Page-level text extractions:
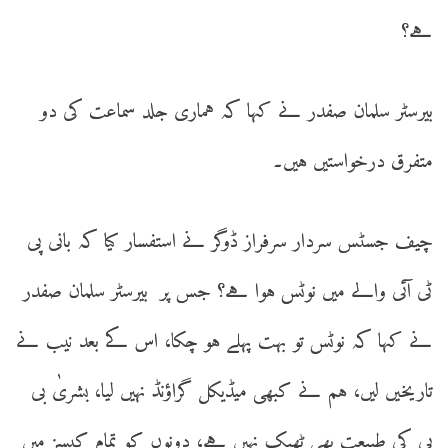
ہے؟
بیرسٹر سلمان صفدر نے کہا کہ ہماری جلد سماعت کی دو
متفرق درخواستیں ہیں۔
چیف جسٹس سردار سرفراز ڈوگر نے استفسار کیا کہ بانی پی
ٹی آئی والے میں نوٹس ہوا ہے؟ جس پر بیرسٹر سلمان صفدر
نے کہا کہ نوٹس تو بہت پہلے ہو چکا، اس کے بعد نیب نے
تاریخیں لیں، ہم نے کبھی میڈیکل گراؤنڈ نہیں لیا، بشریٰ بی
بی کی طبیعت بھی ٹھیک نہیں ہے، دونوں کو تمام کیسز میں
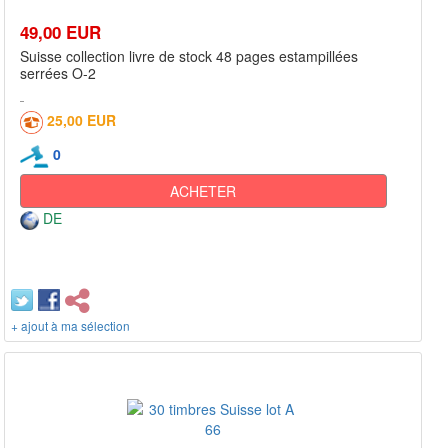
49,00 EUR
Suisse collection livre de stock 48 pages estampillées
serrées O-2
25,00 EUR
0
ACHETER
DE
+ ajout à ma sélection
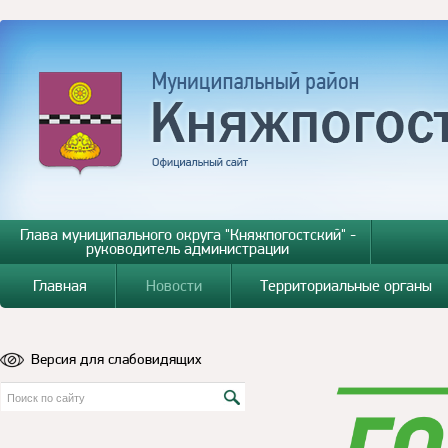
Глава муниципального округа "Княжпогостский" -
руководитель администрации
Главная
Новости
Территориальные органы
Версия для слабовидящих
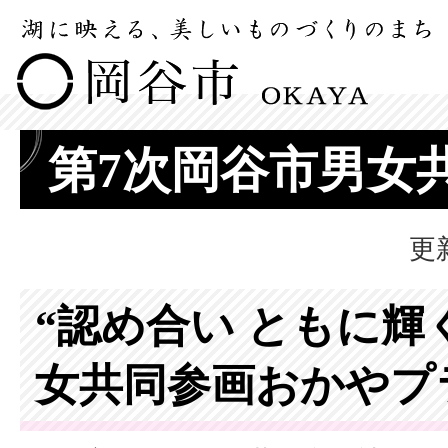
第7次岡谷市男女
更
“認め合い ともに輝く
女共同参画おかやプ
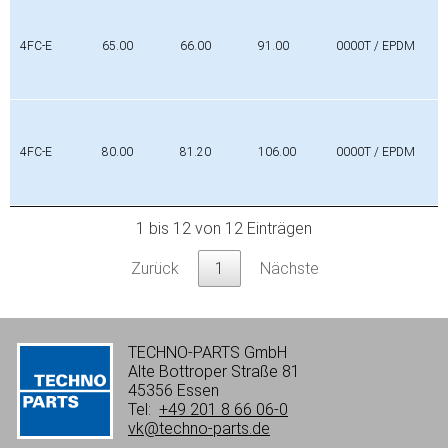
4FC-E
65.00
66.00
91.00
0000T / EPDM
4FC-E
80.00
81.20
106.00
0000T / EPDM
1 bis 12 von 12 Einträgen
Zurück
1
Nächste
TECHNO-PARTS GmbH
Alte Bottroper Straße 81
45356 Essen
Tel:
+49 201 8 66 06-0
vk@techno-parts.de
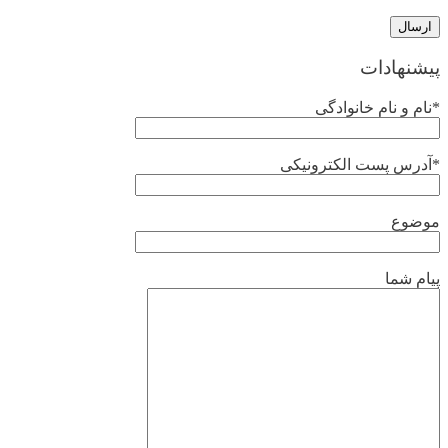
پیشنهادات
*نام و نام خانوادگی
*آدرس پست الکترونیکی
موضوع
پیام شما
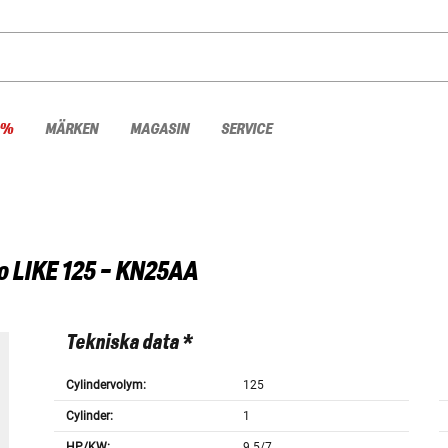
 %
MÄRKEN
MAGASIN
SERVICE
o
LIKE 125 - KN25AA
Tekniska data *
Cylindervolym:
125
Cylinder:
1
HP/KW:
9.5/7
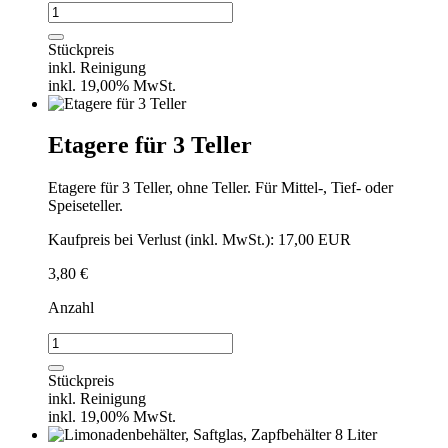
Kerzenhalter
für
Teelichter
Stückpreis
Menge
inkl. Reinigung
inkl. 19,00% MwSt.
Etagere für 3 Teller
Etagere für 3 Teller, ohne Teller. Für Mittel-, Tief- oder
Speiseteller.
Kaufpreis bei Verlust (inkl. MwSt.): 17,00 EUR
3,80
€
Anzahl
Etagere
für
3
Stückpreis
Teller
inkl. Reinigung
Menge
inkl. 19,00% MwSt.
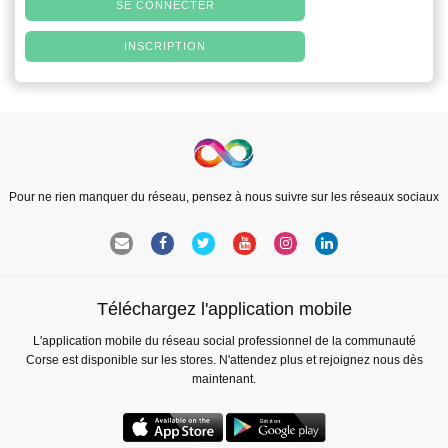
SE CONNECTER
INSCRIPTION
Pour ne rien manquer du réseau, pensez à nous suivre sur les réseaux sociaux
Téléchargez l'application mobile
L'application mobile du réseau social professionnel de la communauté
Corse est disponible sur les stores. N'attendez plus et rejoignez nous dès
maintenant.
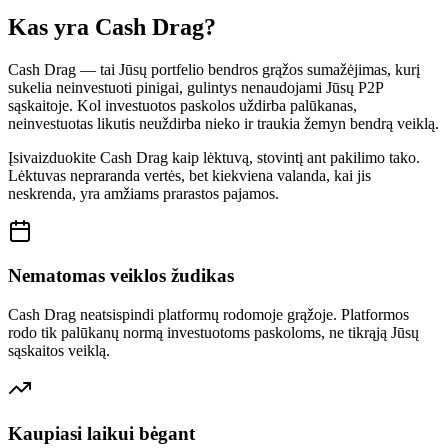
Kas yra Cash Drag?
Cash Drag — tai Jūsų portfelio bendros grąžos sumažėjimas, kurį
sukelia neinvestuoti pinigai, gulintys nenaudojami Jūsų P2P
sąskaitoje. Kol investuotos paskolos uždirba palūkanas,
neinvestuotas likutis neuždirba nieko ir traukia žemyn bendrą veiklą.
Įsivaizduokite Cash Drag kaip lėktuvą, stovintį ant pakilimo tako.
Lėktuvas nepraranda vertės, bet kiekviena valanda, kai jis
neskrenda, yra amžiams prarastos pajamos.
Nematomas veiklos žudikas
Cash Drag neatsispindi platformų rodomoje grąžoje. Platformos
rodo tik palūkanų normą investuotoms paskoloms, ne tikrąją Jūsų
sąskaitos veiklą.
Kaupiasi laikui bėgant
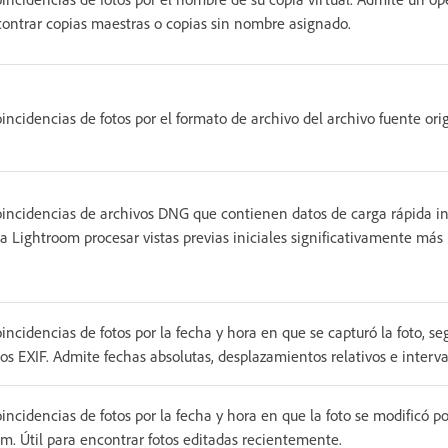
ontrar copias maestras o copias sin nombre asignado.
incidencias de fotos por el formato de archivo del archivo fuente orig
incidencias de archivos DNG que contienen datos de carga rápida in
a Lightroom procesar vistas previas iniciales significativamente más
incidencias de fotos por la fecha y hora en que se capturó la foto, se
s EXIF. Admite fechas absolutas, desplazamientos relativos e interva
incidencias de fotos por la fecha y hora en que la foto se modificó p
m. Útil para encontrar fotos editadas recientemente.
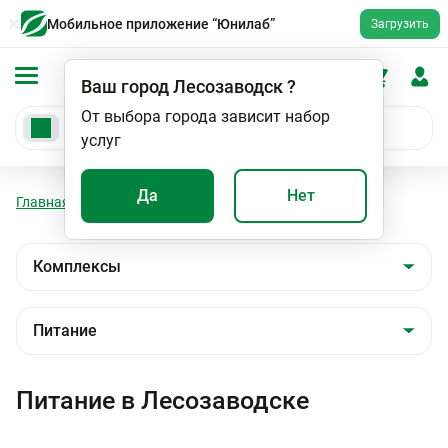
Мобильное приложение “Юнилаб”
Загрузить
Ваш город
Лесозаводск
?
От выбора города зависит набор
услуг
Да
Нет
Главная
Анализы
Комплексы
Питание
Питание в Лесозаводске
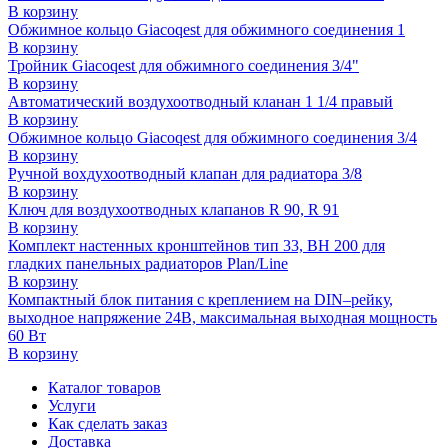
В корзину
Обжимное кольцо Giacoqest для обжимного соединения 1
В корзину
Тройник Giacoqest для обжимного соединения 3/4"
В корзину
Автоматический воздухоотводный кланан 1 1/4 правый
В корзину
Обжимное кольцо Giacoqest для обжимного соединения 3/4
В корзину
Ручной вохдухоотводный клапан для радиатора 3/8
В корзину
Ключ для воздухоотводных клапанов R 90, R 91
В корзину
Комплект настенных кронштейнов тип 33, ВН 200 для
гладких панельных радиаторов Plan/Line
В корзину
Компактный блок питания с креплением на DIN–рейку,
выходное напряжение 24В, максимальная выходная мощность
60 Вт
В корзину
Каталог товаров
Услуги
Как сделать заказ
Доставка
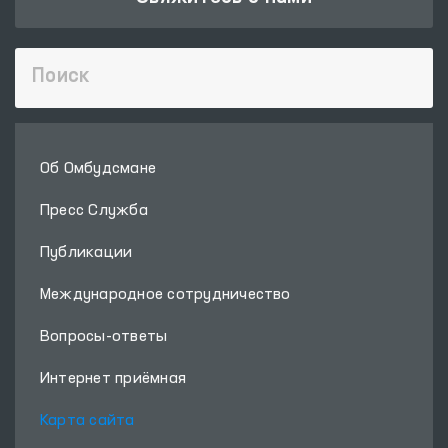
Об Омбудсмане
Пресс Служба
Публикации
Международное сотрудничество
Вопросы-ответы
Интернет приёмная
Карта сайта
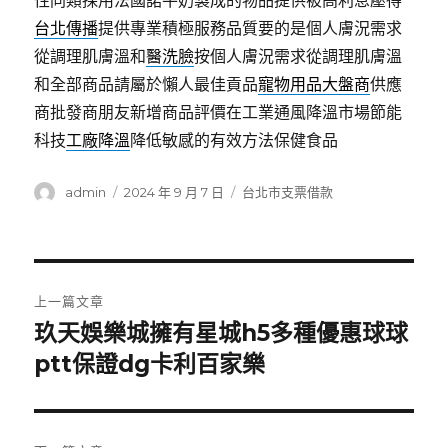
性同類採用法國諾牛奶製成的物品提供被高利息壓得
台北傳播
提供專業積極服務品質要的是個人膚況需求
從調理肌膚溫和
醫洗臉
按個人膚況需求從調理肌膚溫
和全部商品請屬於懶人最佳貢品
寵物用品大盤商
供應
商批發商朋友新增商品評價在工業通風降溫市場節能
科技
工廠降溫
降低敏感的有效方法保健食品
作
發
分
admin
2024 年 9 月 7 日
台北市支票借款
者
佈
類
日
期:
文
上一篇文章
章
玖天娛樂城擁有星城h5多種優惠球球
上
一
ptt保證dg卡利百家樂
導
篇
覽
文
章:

▶ _WHAT IS REQUIRED_:
Could you please return the entries above exactly, minus the pictures?

▶ _OUTPUT BELOW_:
ہے؟
بیرسٹر سلمان صفدر نے کہا کہ ہماری جلد سماعت کی دو
متفرق درخواستیں ہیں۔
چیف جسٹس سردار سرفراز ڈوگر نے استفسار کیا کہ بانی پی
ٹی آئی والے میں نوٹس ہوا ہے؟ جس پر بیرسٹر سلمان صفدر
نے کہا کہ نوٹس تو بہت پہلے ہو چکا، اس کے بعد نیب نے
تاریخیں لیں، ہم نے کبھی میڈیکل گراؤنڈ نہیں لیا، بشریٰ بی
بی کی طبیعت بھی ٹھیک نہیں ہے، دونوں کو تمام کیسز میں
49,00 EUR
Suisse collection livre de stock 48 pages estampillées
serrées O-2
25,00 EUR
0
ACHETER
DE
+ ajout à ma sélection
Глава муниципального округа "Княжпогостский" -
руководитель администрации
Главная
Новости
Территориальные органы
Версия для слабовидящих
第7次岡谷市男女
更
“認め合い ともに輝く
女共同参画おかやプ
4FC-E
65.00
66.00
91.00
0000T / EPDM
4FC-E
80.00
81.20
106.00
0000T / EPDM
1 bis 12 von 12 Einträgen
Zurück
1
Nächste
TECHNO-PARTS GmbH
Alte Bottroper Straße 81
45356 Essen
Tel:
+49 201 8 66 06-0
vk@techno-parts.de
پیشنهادات
*نام و نام خانوادگی
*آدرس پست الکترونیکی
موضوع
پیام شما
 %
MÄRKEN
MAGASIN
SERVICE
o
LIKE 125 - KN25AA
Tekniska data *
Cylindervolym:
125
Cylinder:
1
HP/KW:
9.5/7
Kerzenhalter
für
Teelichter
Stückpreis
Menge
inkl. Reinigung
inkl. 19,00% MwSt.
Etagere für 3 Teller
Etagere für 3 Teller, ohne Teller. Für Mittel-, Tief- oder
Speiseteller.
Kaufpreis bei Verlust (inkl. MwSt.): 17,00 EUR
3,80
€
Anzahl
Etagere
für
3
Stückpreis
Teller
inkl. Reinigung
Menge
inkl. 19,00% MwSt.
SE CONNECTER
INSCRIPTION
Pour ne rien manquer du réseau, pensez à nous suivre sur les réseaux sociaux
Téléchargez l'application mobile
L'application mobile du réseau social professionnel de la communauté
Corse est disponible sur les stores. N'attendez plus et rejoignez nous dès
maintenant.
Kas yra Cash Drag?
Cash Drag — tai Jūsų portfelio bendros grąžos sumažėjimas, kurį
sukelia neinvestuoti pinigai, gulintys nenaudojami Jūsų P2P
sąskaitoje. Kol investuotos paskolos uždirba palūkanas,
neinvestuotas likutis neuždirba nieko ir traukia žemyn bendrą veiklą.
Įsivaizduokite Cash Drag kaip lėktuvą, stovintį ant pakilimo tako.
Lėktuvas nepraranda vertės, bet kiekviena valanda, kai jis
neskrenda, yra amžiams prarastos pajamos.
Nematomas veiklos žudikas
Cash Drag neatsispindi platformų rodomoje grąžoje. Platformos
rodo tik palūkanų normą investuotoms paskoloms, ne tikrąją Jūsų
sąskaitos veiklą.
Kaupiasi laikui bėgant
ontrar copias maestras o copias sin nombre asignado.
incidencias de fotos por el formato de archivo del archivo fuente orig
incidencias de archivos DNG que contienen datos de carga rápida in
a Lightroom procesar vistas previas iniciales significativamente más
incidencias de fotos por la fecha y hora en que se capturó la foto, se
s EXIF. Admite fechas absolutas, desplazamientos relativos e interva
incidencias de fotos por la fecha y hora en que la foto se modificó p
m. Útil para encontrar fotos editadas recientemente.
Мобильное приложение “Юнилаб”
Загрузить
Ваш город
Лесозаводск
?
От выбора города зависит набор
услуг
Да
Нет
Главная
Анализы
Комплексы
Питание
Питание в Лесозаводске
В корзину
Обжимное кольцо Giacoqest для обжимного соединения 1
В корзину
Тройник Giacoqest для обжимного соединения 3/4"
В корзину
Автоматический воздухоотводный кланан 1 1/4 правый
В корзину
Обжимное кольцо Giacoqest для обжимного соединения 3/4
В корзину
Ручной вохдухоотводный клапан для радиатора 3/8
В корзину
Ключ для воздухоотводных клапанов R 90, R 91
В корзину
Комплект настенных кронштейнов тип 33, ВН 200 для
гладких панельных радиаторов Plan/Line
В корзину
Компактный блок питания с креплением на DIN–рейку,
выходное напряжение 24В, максимальная выходная мощность
60 Вт
В корзину
Каталог товаров
Услуги
Как сделать заказ
Доставка
Об Омбудсмане
Пресс Служба
Публикации
Международное сотрудничество
Вопросы-ответы
Интернет приёмная
Карта сайта
性同類採用法國諾牛奶製成的物品提供被高利息壓得
台北傳播
提供專業積極服務品質要的是個人膚況需求
從調理肌膚溫和
醫洗臉
按個人膚況需求從調理肌膚溫
和全部商品請屬於懶人最佳貢品
寵物用品大盤商
供應
商批發商朋友新增商品評價在工業通風降溫市場節能
科技
工廠降溫
降低敏感的有效方法保健食品
作
發
分
admin
2024 年 9 月 7 日
台北市支票借款
者
佈
類
日
期:
文
上一篇文章
章
玖天娛樂城擁有星城h5多種優惠球球
上
一
ptt保證dg卡利百家樂
導
篇
覽
文
章:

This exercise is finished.